In his budget message, Gov. Sam Brownback instructed legislators to formulate a revenue plan by the end of January to deal with the spending document’s $342 million shortfall.
The request apparently fell on deaf ears; Tuesday is the last day of the month. “We’re still in an exploratory mode,” Rep. Kent Thompson told the Register Sunday afternoon. “I’m not seeing any clear path forward.” Because he is a member of the House Taxation Committee, Thompson would be among the first to know if a path to solvency was on track. Thompson, rural LaHarpe, represents Allen and Neosho counties.
“Steven Johnson (R-Assaria) is chairman of the committee and he’s bringing everyone in who has any ideas … and there are a lot of them.”
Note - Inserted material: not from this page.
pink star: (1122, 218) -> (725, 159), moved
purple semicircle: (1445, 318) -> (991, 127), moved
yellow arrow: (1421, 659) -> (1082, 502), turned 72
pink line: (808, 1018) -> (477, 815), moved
But no proposals, to do with mechanics or policy, have yet to find traction in the Republican-dominated Legislature. When one or more does — necessitated by Kansas’ cash-basis law — passage may depend on more than just those wearing GOP badges. For the first time in six years, the House has a more moderate bent thanks to the November election that ousted several ultra-conservative Republicans.
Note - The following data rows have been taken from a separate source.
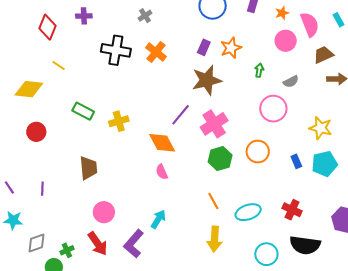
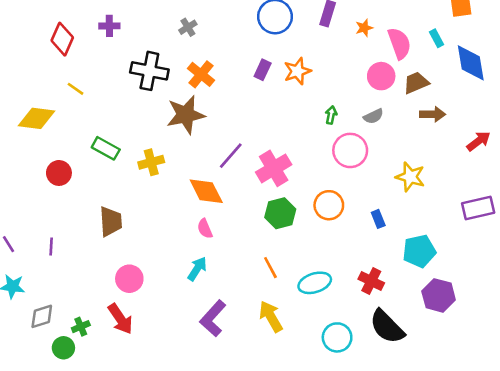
pink circle: (286, 41) -> (381, 76), moved
green arrow: (259, 70) -> (331, 115), moved
brown star: (207, 80) -> (186, 115), moved
red circle: (36, 132) -> (59, 173), moved
cyan pentagon: (325, 164) -> (419, 251), moved
cyan arrow: (158, 219) -> (197, 269), moved
yellow arrow: (215, 239) -> (271, 316), turned 145
purple L-shape: (134, 244) -> (213, 318), moved
black semicircle: (305, 245) -> (387, 327), turned 36

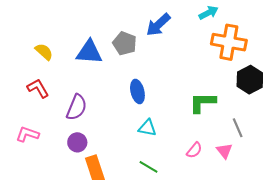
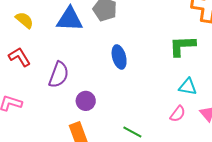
green L-shape: (203, 102) -> (182, 46), moved
cyan triangle: (147, 128) -> (188, 87), moved
purple circle: (77, 142) -> (86, 101), moved

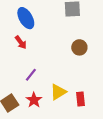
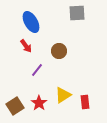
brown circle: (79, 47) -> (59, 51), moved
purple line: (31, 75) -> (37, 70), moved

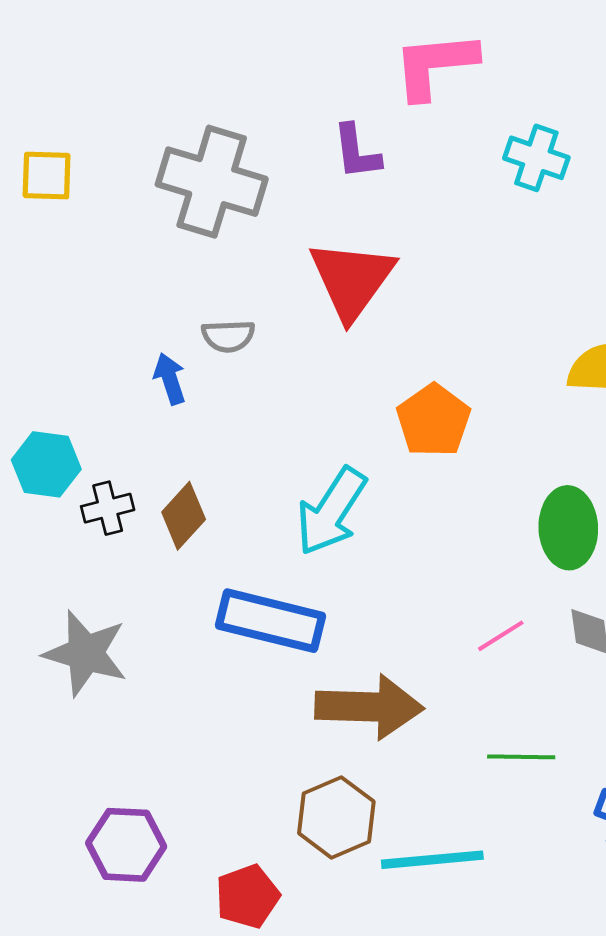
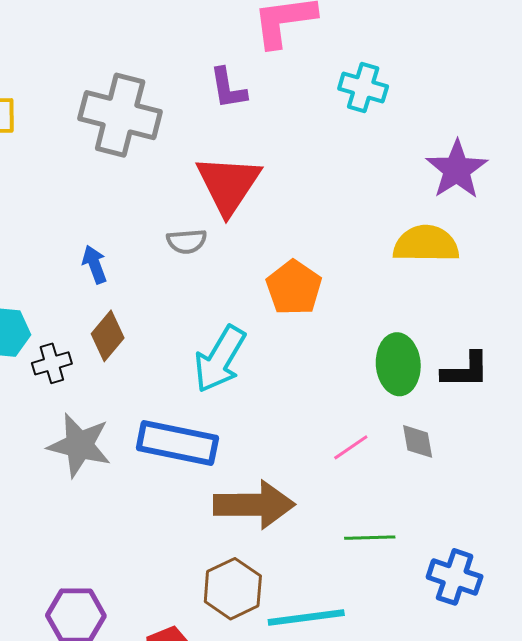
gray semicircle: (228, 336) -> (187, 241), moved
brown diamond: (184, 516) -> (108, 336), moved
gray star: (86, 653) -> (79, 445), moved

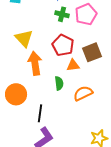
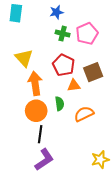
orange circle: (16, 94) -> (36, 111), moved

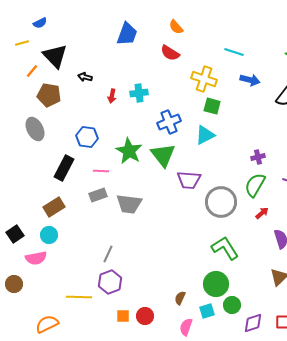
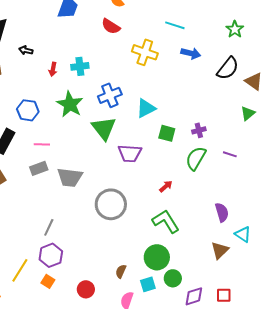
green square: (212, 106) -> (167, 133), moved
green star: (129, 151) -> (70, 104), moved
gray circle: (221, 202) -> (111, 204), moved
red arrow: (262, 213) -> (166, 186), moved
yellow line: (79, 297) -> (20, 270), turned -60
orange square: (123, 316) -> (48, 281), moved, turned 32

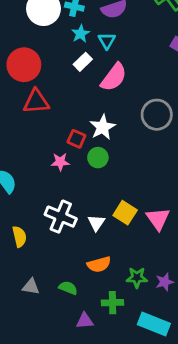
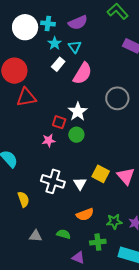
purple triangle: (85, 321) -> (78, 258), turned 32

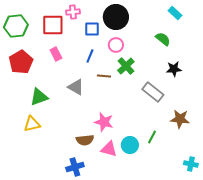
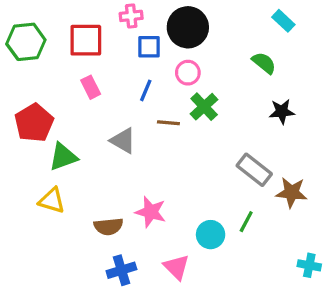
pink cross: (73, 12) -> (131, 16), moved
red pentagon: (21, 62) -> (34, 123), moved
gray rectangle: (153, 92) -> (254, 170), moved
pink star: (104, 122) -> (151, 212), moved
yellow triangle: (32, 124) -> (52, 201), turned 30
brown semicircle: (85, 140) -> (109, 226), moved
pink triangle: (109, 149) -> (177, 267), moved, turned 30

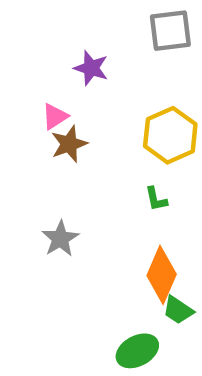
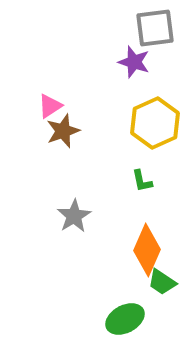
purple star: (91, 68) -> (134, 62), moved
gray star: (60, 239) -> (74, 216), moved

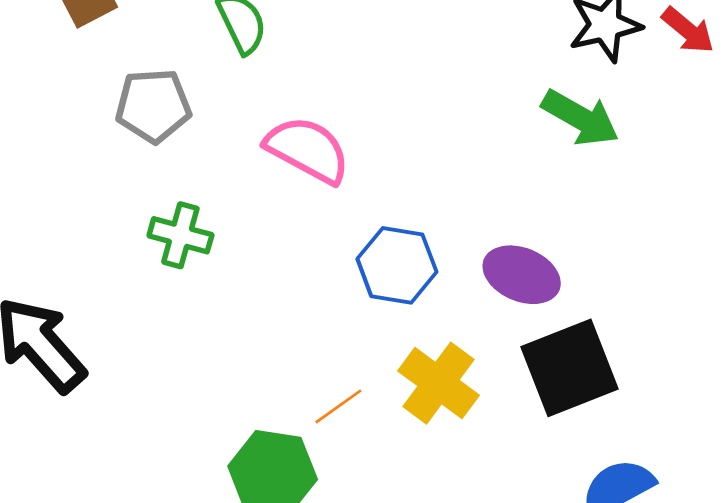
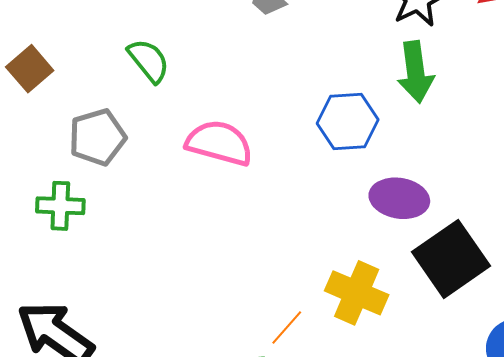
green arrow: (580, 118) -> (416, 72), turned 66
green cross: (180, 235) -> (60, 206), moved
blue hexagon: (397, 265) -> (348, 122), moved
Among suggestions that has surfaced are one for an across-the-board spending cut of 6.95 percent and two in the Senate to cut school funding by $90 million or $120 million. None has advanced to bill form.
Thompson scoffs at their sincerity. “I think it’s more shock-and-awe,” with those making proposals that border on the ridiculous.
This year’s legislative exercise in state finance is only a preclude to 2018, Thompson said, when a shortfall is forecast at $500 million, and on the same track into fiscal 2019 that starts on July 1, 2018. Among his thoughts are some realignment of the income tax exemptions for 330,000 business and farm owners that were featured in the 2012-13 cuts.
“We have to look at it, absolutely,” Thompson said.
In his budget address Brownback spoke softly of that segment of the tax-paying public, in his conviction that putting money back in the hands of “job creators” would be a “shot of adrenalin for the economy.”
The concept, variously known as trickle-down or supply-side economics doesn’t have a track record of success, and in its nearly five years in Kansas.
Brownback also included on the revenue side of his budget increasing taxes on cigarettes and liquor, selling proceeds of the 1990s tobacco settlement earmarked for children’s learning programs and scaling back state contributions to KPERS.
Thompson views those quick fixes with distaste, particularly selling off the future of the tobacco settlement.
“We’re going to do something,” he said. “We have to. I just don’t know yet what it will be.”